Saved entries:

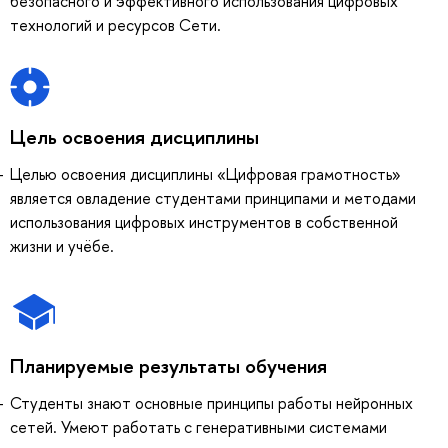
безопасного и эффективного использования цифровых
технологий и ресурсов Сети.
Цель освоения дисциплины
Целью освоения дисциплины «Цифровая грамотность»
является овладение студентами принципами и методами
использования цифровых инструментов в собственной
жизни и учёбе.
Планируемые результаты обучения
Студенты знают основные принципы работы нейронных
сетей. Умеют работать с генеративными системами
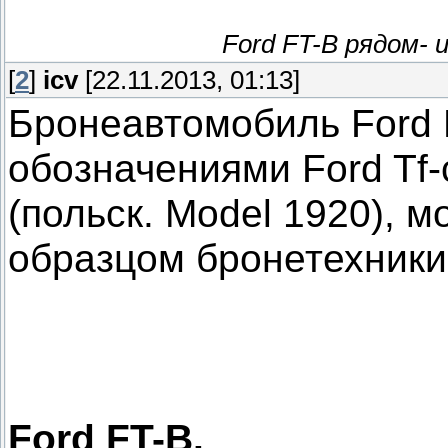
Ford FT-B рядом- 
[
2
]
icv
[22.11.2013, 01:13]
Бронеавтомобиль Ford 
обозначениями Ford Tf-
(польск. Model 1920), 
образцом бронетехники
Ford FT-B.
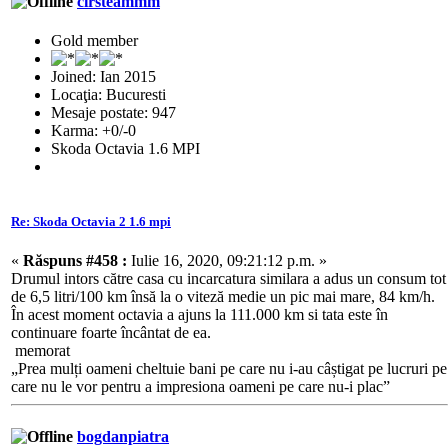
cirsteammm
Gold member
Joined: Ian 2015
Locaţia: Bucuresti
Mesaje postate: 947
Karma: +0/-0
Skoda Octavia 1.6 MPI
Re: Skoda Octavia 2 1.6 mpi
«
Răspuns #458 :
Iulie 16, 2020, 09:21:12 p.m. »
Drumul intors către casa cu incarcatura similara a adus un consum tot
de 6,5 litri/100 km însă la o viteză medie un pic mai mare, 84 km/h.
În acest moment octavia a ajuns la 111.000 km si tata este în
continuare foarte încântat de ea.
memorat
„Prea mulți oameni cheltuie bani pe care nu i-au câștigat pe lucruri pe
care nu le vor pentru a impresiona oameni pe care nu-i plac”
bogdanpiatra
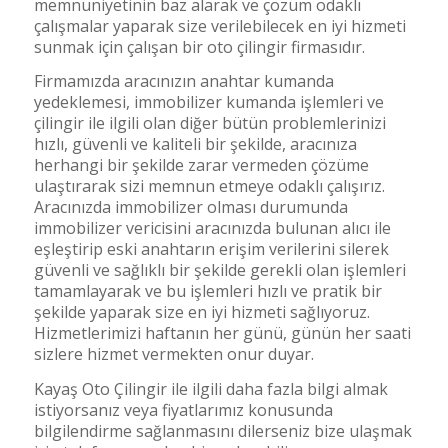
memnuniyetinin baz alarak ve çözüm odaklı
çalışmalar yaparak size verilebilecek en iyi hizmeti
sunmak için çalışan bir oto çilingir firmasıdır.
Firmamızda aracınızın anahtar kumanda
yedeklemesi, immobilizer kumanda işlemleri ve
çilingir ile ilgili olan diğer bütün problemlerinizi
hızlı, güvenli ve kaliteli bir şekilde, aracınıza
herhangi bir şekilde zarar vermeden çözüme
ulaştırarak sizi memnun etmeye odaklı çalışırız.
Aracınızda immobilizer olması durumunda
immobilizer vericisini aracınızda bulunan alıcı ile
eşleştirip eski anahtarın erişim verilerini silerek
güvenli ve sağlıklı bir şekilde gerekli olan işlemleri
tamamlayarak ve bu işlemleri hızlı ve pratik bir
şekilde yaparak size en iyi hizmeti sağlıyoruz.
Hizmetlerimizi haftanın her günü, günün her saati
sizlere hizmet vermekten onur duyar.
Kayaş Oto Çilingir ile ilgili daha fazla bilgi almak
istiyorsanız veya fiyatlarımız konusunda
bilgilendirme sağlanmasını dilerseniz bize ulaşmak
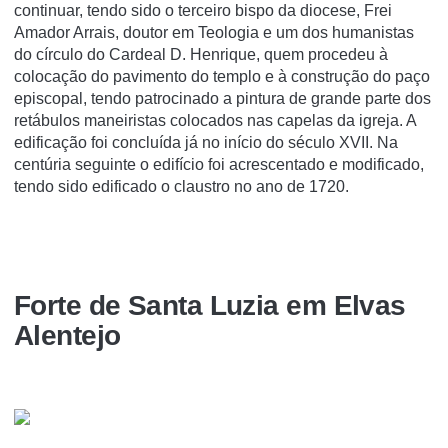
continuar, tendo sido o terceiro bispo da diocese, Frei
Amador Arrais, doutor em Teologia e um dos humanistas
do círculo do Cardeal D. Henrique, quem procedeu à
colocação do pavimento do templo e à construção do paço
episcopal, tendo patrocinado a pintura de grande parte dos
retábulos maneiristas colocados nas capelas da igreja. A
edificação foi concluída já no início do século XVII. Na
centúria seguinte o edifício foi acrescentado e modificado,
tendo sido edificado o claustro no ano de 1720.
Forte de Santa Luzia em Elvas
Alentejo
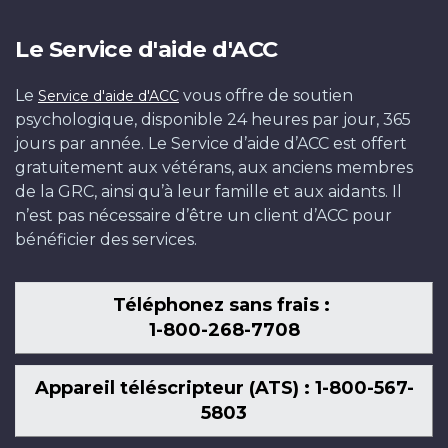
Le Service d'aide d'ACC
Le
vous offre de soutien
Service d'aide d'ACC
psychologique, disponible 24 heures par jour, 365
jours par année. Le Service d’aide d’ACC est offert
gratuitement aux vétérans, aux anciens membres
de la GRC, ainsi qu’à leur famille et aux aidants. Il
n’est pas nécessaire d’être un client d’ACC pour
bénéficier des services.
Téléphonez sans frais :
1-800-268-7708
Appareil téléscripteur (ATS) : 1-800-567-
5803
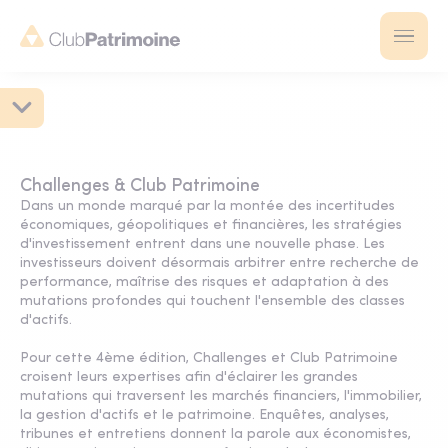
Challenges & Club Patrimoine
Dans un monde marqué par la montée des incertitudes
économiques, géopolitiques et financières, les stratégies
d'investissement entrent dans une nouvelle phase. Les
investisseurs doivent désormais arbitrer entre recherche de
performance, maîtrise des risques et adaptation à des
mutations profondes qui touchent l'ensemble des classes
d'actifs.
Pour cette 4ème édition, Challenges et Club Patrimoine
croisent leurs expertises afin d'éclairer les grandes
mutations qui traversent les marchés financiers, l'immobilier,
la gestion d'actifs et le patrimoine. Enquêtes, analyses,
tribunes et entretiens donnent la parole aux économistes,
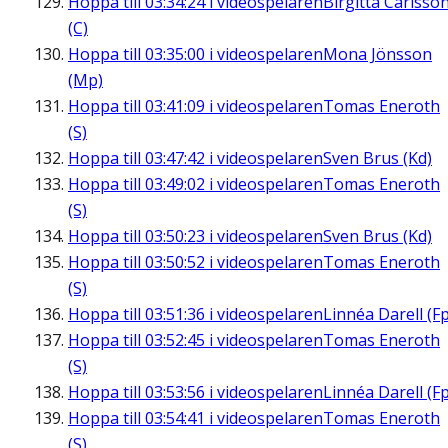
Hoppa till
03:34:24
i videospelaren
Birgitta Carlsso
(C)
Hoppa till
03:35:00
i videospelaren
Mona Jönsson
(Mp)
Hoppa till
03:41:09
i videospelaren
Tomas Eneroth
(S)
Hoppa till
03:47:42
i videospelaren
Sven Brus (Kd)
Hoppa till
03:49:02
i videospelaren
Tomas Eneroth
(S)
Hoppa till
03:50:23
i videospelaren
Sven Brus (Kd)
Hoppa till
03:50:52
i videospelaren
Tomas Eneroth
(S)
Hoppa till
03:51:36
i videospelaren
Linnéa Darell (Fp
Hoppa till
03:52:45
i videospelaren
Tomas Eneroth
(S)
Hoppa till
03:53:56
i videospelaren
Linnéa Darell (Fp
Hoppa till
03:54:41
i videospelaren
Tomas Eneroth
(S)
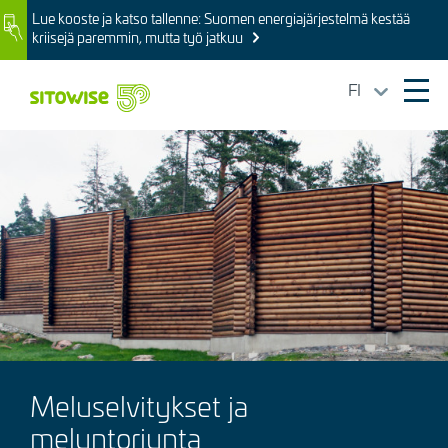
Skip
Lue kooste ja katso tallenne: Suomen energiajärjestelmä kestää
Image
to
kriisejä paremmin, mutta työ jatkuu
main
content
FI
Ope
mai
Kuva
navi
Meluselvitykset ja
meluntorjunta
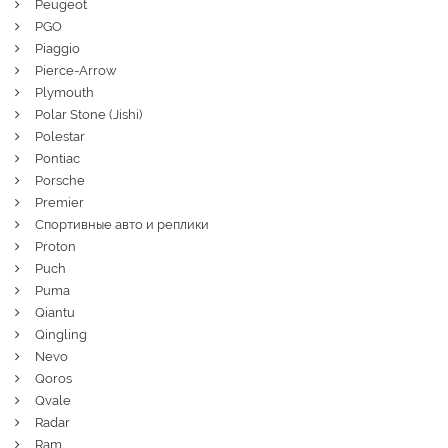
Peugeot
PGO
Piaggio
Pierce-Arrow
Plymouth
Polar Stone (Jishi)
Polestar
Pontiac
Porsche
Premier
Спортивные авто и реплики
Proton
Puch
Puma
Qiantu
Qingling
Nevo
Qoros
Qvale
Radar
Ram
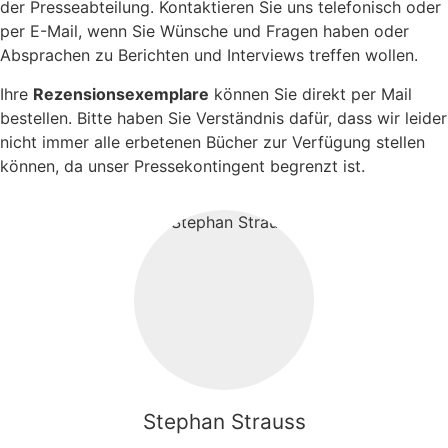
der Presseabteilung. Kontaktieren Sie uns telefonisch oder
per E-Mail, wenn Sie Wünsche und Fragen haben oder
Absprachen zu Berichten und Interviews treffen wollen.
Ihre
Rezensionsexemplare
können Sie direkt per Mail
bestellen. Bitte haben Sie Verständnis dafür, dass wir leider
nicht immer alle erbetenen Bücher zur Verfügung stellen
können, da unser Pressekontingent begrenzt ist.
Stephan Strauss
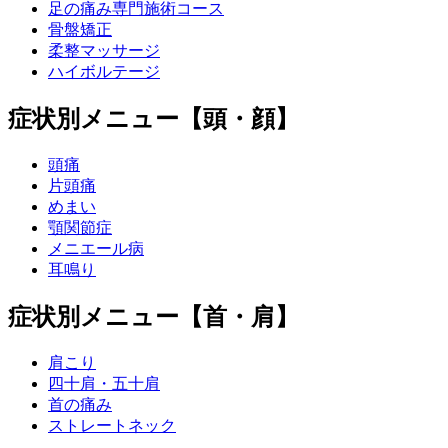
足の痛み専門施術コース
骨盤矯正
柔整マッサージ
ハイボルテージ
症状別メニュー【頭・顔】
頭痛
片頭痛
めまい
顎関節症
メニエール病
耳鳴り
症状別メニュー【首・肩】
肩こり
四十肩・五十肩
首の痛み
ストレートネック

● What the exercise asks:
From the first line to the last, write out the data exactly, omitting any pictures.

● Exercise response:
безопасного и эффективного использования цифровых
технологий и ресурсов Сети.
Цель освоения дисциплины
Целью освоения дисциплины «Цифровая грамотность»
является овладение студентами принципами и методами
использования цифровых инструментов в собственной
жизни и учёбе.
Планируемые результаты обучения
Студенты знают основные принципы работы нейронных
сетей. Умеют работать с генеративными системами
Ford FT-B рядом- 
[
2
]
icv
[22.11.2013, 01:13]
Бронеавтомобиль Ford 
обозначениями Ford Tf-
(польск. Model 1920), 
образцом бронетехники
Ford FT-B.
cirsteammm
Gold member
Joined: Ian 2015
Locaţia: Bucuresti
Mesaje postate: 947
Karma: +0/-0
Skoda Octavia 1.6 MPI
Re: Skoda Octavia 2 1.6 mpi
«
Răspuns #458 :
Iulie 16, 2020, 09:21:12 p.m. »
Drumul intors către casa cu incarcatura similara a adus un consum tot
de 6,5 litri/100 km însă la o viteză medie un pic mai mare, 84 km/h.
În acest moment octavia a ajuns la 111.000 km si tata este în
continuare foarte încântat de ea.
memorat
„Prea mulți oameni cheltuie bani pe care nu i-au câștigat pe lucruri pe
care nu le vor pentru a impresiona oameni pe care nu-i plac”
bogdanpiatra
memnuniyetinin baz alarak ve çözüm odaklı
çalışmalar yaparak size verilebilecek en iyi hizmeti
sunmak için çalışan bir oto çilingir firmasıdır.
Firmamızda aracınızın anahtar kumanda
yedeklemesi, immobilizer kumanda işlemleri ve
çilingir ile ilgili olan diğer bütün problemlerinizi
hızlı, güvenli ve kaliteli bir şekilde, aracınıza
herhangi bir şekilde zarar vermeden çözüme
ulaştırarak sizi memnun etmeye odaklı çalışırız.
Aracınızda immobilizer olması durumunda
immobilizer vericisini aracınızda bulunan alıcı ile
eşleştirip eski anahtarın erişim verilerini silerek
güvenli ve sağlıklı bir şekilde gerekli olan işlemleri
tamamlayarak ve bu işlemleri hızlı ve pratik bir
şekilde yaparak size en iyi hizmeti sağlıyoruz.
Hizmetlerimizi haftanın her günü, günün her saati
sizlere hizmet vermekten onur duyar.
Kayaş Oto Çilingir ile ilgili daha fazla bilgi almak
istiyorsanız veya fiyatlarımız konusunda
bilgilendirme sağlanmasını dilerseniz bize ulaşmak
continuar, tendo sido o terceiro bispo da diocese, Frei
Amador Arrais, doutor em Teologia e um dos humanistas
do círculo do Cardeal D. Henrique, quem procedeu à
colocação do pavimento do templo e à construção do paço
episcopal, tendo patrocinado a pintura de grande parte dos
retábulos maneiristas colocados nas capelas da igreja. A
edificação foi concluída já no início do século XVII. Na
centúria seguinte o edifício foi acrescentado e modificado,
tendo sido edificado o claustro no ano de 1720.
Forte de Santa Luzia em Elvas
Alentejo
Le Service d'aide d'ACC
Le
vous offre de soutien
Service d'aide d'ACC
psychologique, disponible 24 heures par jour, 365
jours par année. Le Service d’aide d’ACC est offert
gratuitement aux vétérans, aux anciens membres
de la GRC, ainsi qu’à leur famille et aux aidants. Il
n’est pas nécessaire d’être un client d’ACC pour
bénéficier des services.
Téléphonez sans frais :
1-800-268-7708
Appareil téléscripteur (ATS) : 1-800-567-
5803
Challenges & Club Patrimoine
Dans un monde marqué par la montée des incertitudes
économiques, géopolitiques et financières, les stratégies
d'investissement entrent dans une nouvelle phase. Les
investisseurs doivent désormais arbitrer entre recherche de
performance, maîtrise des risques et adaptation à des
mutations profondes qui touchent l'ensemble des classes
d'actifs.
Pour cette 4ème édition, Challenges et Club Patrimoine
croisent leurs expertises afin d'éclairer les grandes
mutations qui traversent les marchés financiers, l'immobilier,
la gestion d'actifs et le patrimoine. Enquêtes, analyses,
tribunes et entretiens donnent la parole aux économistes,
Hoppa till
03:34:24
i videospelaren
Birgitta Carlsso
(C)
Hoppa till
03:35:00
i videospelaren
Mona Jönsson
(Mp)
Hoppa till
03:41:09
i videospelaren
Tomas Eneroth
(S)
Hoppa till
03:47:42
i videospelaren
Sven Brus (Kd)
Hoppa till
03:49:02
i videospelaren
Tomas Eneroth
(S)
Hoppa till
03:50:23
i videospelaren
Sven Brus (Kd)
Hoppa till
03:50:52
i videospelaren
Tomas Eneroth
(S)
Hoppa till
03:51:36
i videospelaren
Linnéa Darell (Fp
Hoppa till
03:52:45
i videospelaren
Tomas Eneroth
(S)
Hoppa till
03:53:56
i videospelaren
Linnéa Darell (Fp
Hoppa till
03:54:41
i videospelaren
Tomas Eneroth
(S)
Skip
Lue kooste ja katso tallenne: Suomen energiajärjestelmä kestää
Image
to
kriisejä paremmin, mutta työ jatkuu
main
content
FI
Ope
mai
Kuva
navi
Meluselvitykset ja
meluntorjunta
Peugeot
PGO
Piaggio
Pierce-Arrow
Plymouth
Polar Stone (Jishi)
Polestar
Pontiac
Porsche
Premier
Спортивные авто и реплики
Proton
Puch
Puma
Qiantu
Qingling
Nevo
Qoros
Qvale
Radar
Ram
der Presseabteilung. Kontaktieren Sie uns telefonisch oder
per E-Mail, wenn Sie Wünsche und Fragen haben oder
Absprachen zu Berichten und Interviews treffen wollen.
Ihre
Rezensionsexemplare
können Sie direkt per Mail
bestellen. Bitte haben Sie Verständnis dafür, dass wir leider
nicht immer alle erbetenen Bücher zur Verfügung stellen
können, da unser Pressekontingent begrenzt ist.
Stephan Strauss
足の痛み専門施術コース
骨盤矯正
柔整マッサージ
ハイボルテージ
症状別メニュー【頭・顔】
頭痛
片頭痛
めまい
顎関節症
メニエール病
耳鳴り
症状別メニュー【首・肩】
肩こり
四十肩・五十肩
首の痛み
ストレートネック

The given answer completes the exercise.